=== Data listing ===

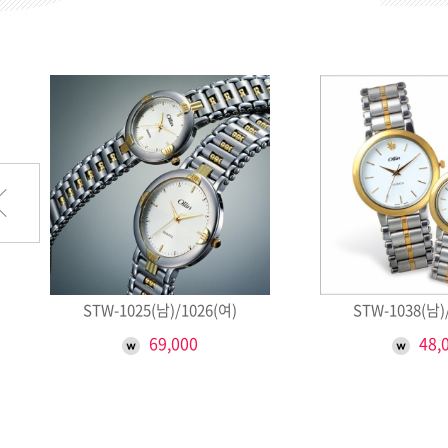
STW-1025(남)/1026(여)
STW-1038(남)
69,000
48,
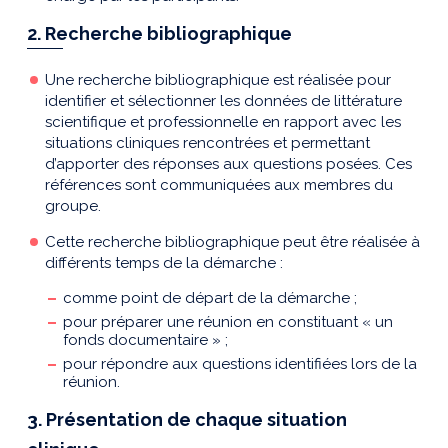
2. Recherche bibliographique
Une recherche bibliographique est réalisée pour
identifier et sélectionner les données de littérature
scientifique et professionnelle en rapport avec les
situations cliniques rencontrées et permettant
d’apporter des réponses aux questions posées. Ces
références sont communiquées aux membres du
groupe.
Cette recherche bibliographique peut être réalisée à
différents temps de la démarche :
comme point de départ de la démarche ;
pour préparer une réunion en constituant « un
fonds documentaire » ;
pour répondre aux questions identifiées lors de la
réunion.
3. Présentation de chaque situation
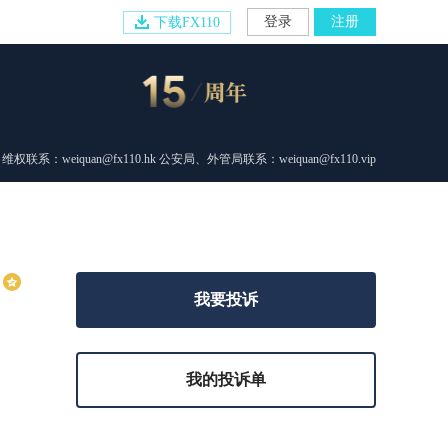
登录
注册
下载FX110
维权联系：weiquan@fx110.hk 公安局、外管局联系：weiquan@fx110.vip
我要投诉
我的投诉单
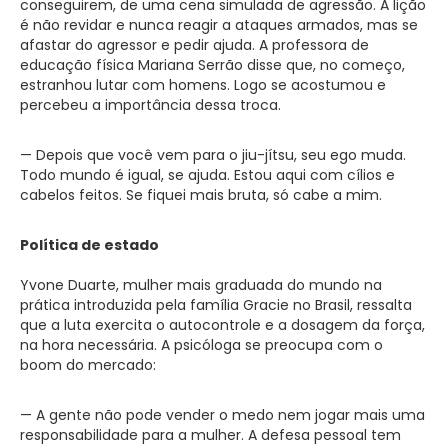
conseguirem, de uma cena simulada de agressão. A lição
é não revidar e nunca reagir a ataques armados, mas se
afastar do agressor e pedir ajuda. A professora de
educação física Mariana Serrão disse que, no começo,
estranhou lutar com homens. Logo se acostumou e
percebeu a importância dessa troca.
— Depois que você vem para o jiu-jítsu, seu ego muda.
Todo mundo é igual, se ajuda. Estou aqui com cílios e
cabelos feitos. Se fiquei mais bruta, só cabe a mim.
Política de estado
Yvone Duarte, mulher mais graduada do mundo na
prática introduzida pela família Gracie no Brasil, ressalta
que a luta exercita o autocontrole e a dosagem da força,
na hora necessária. A psicóloga se preocupa com o
boom do mercado:
— A gente não pode vender o medo nem jogar mais uma
responsabilidade para a mulher. A defesa pessoal tem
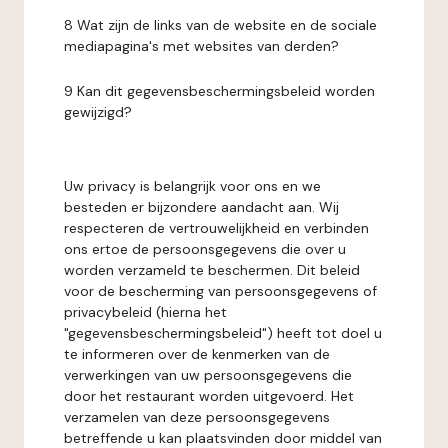
8 Wat zijn de links van de website en de sociale
mediapagina's met websites van derden?
9 Kan dit gegevensbeschermingsbeleid worden
gewijzigd?
Uw privacy is belangrijk voor ons en we
besteden er bijzondere aandacht aan. Wij
respecteren de vertrouwelijkheid en verbinden
ons ertoe de persoonsgegevens die over u
worden verzameld te beschermen. Dit beleid
voor de bescherming van persoonsgegevens of
privacybeleid (hierna het
"gegevensbeschermingsbeleid") heeft tot doel u
te informeren over de kenmerken van de
verwerkingen van uw persoonsgegevens die
door het restaurant worden uitgevoerd. Het
verzamelen van deze persoonsgegevens
betreffende u kan plaatsvinden door middel van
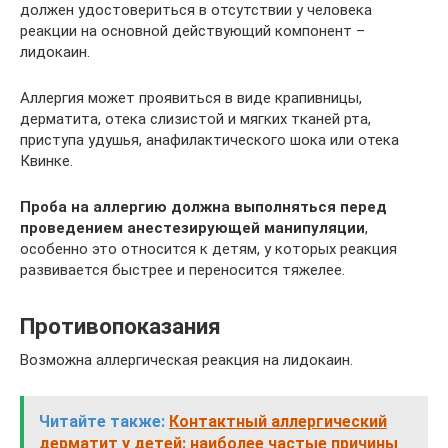
должен удостовериться в отсутствии у человека
реакции на основной действующий компонент –
лидокаин.
Аллергия может проявиться в виде крапивницы,
дерматита, отека слизистой и мягких тканей рта,
приступа удушья, анафилактического шока или отека
Квинке.
Проба на аллергию должна выполняться перед
проведением анестезирующей манипуляции
,
особенно это относится к детям, у которых реакция
развивается быстрее и переносится тяжелее.
Противопоказания
Возможна аллергическая реакция на лидокаин.
Читайте также:
Контактный аллергический
дерматит у детей: наиболее частые причины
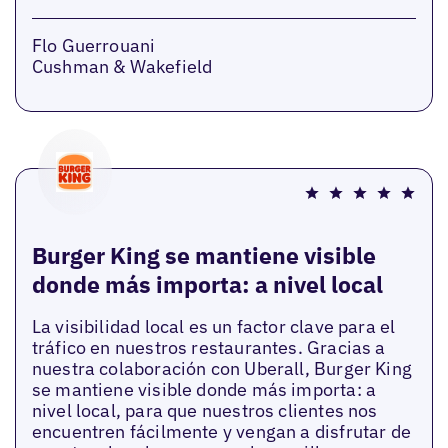
Flo Guerrouani
Cushman & Wakefield
Burger King se mantiene visible
donde más importa: a nivel local
La visibilidad local es un factor clave para el
tráfico en nuestros restaurantes. Gracias a
nuestra colaboración con Uberall, Burger King
se mantiene visible donde más importa: a
nivel local, para que nuestros clientes nos
encuentren fácilmente y vengan a disfrutar de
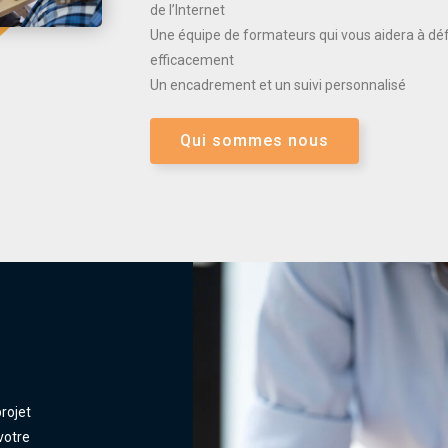
de l’Internet
Une équipe de formateurs qui vous aidera à défi
efficacement
Un encadrement et un suivi personnalisé
Qui sommes nous
rojet
votre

===

▶ Task instructions
Pictures in the entries do not go into the copy. Print only the lines starting at the one containing "betreffende u kan" and ending at the one containing "Контактный аллергический", exactly as they appear.

▶ Answer space
betreffende u kan plaatsvinden door middel van
должен удостовериться в отсутствии у человека
реакции на основной действующий компонент –
лидокаин.
Аллергия может проявиться в виде крапивницы,
дерматита, отека слизистой и мягких тканей рта,
приступа удушья, анафилактического шока или отека
Квинке.
Проба на аллергию должна выполняться перед
проведением анестезирующей манипуляции
,
особенно это относится к детям, у которых реакция
развивается быстрее и переносится тяжелее.
Противопоказания
Возможна аллергическая реакция на лидокаин.
Читайте также:
Контактный аллергический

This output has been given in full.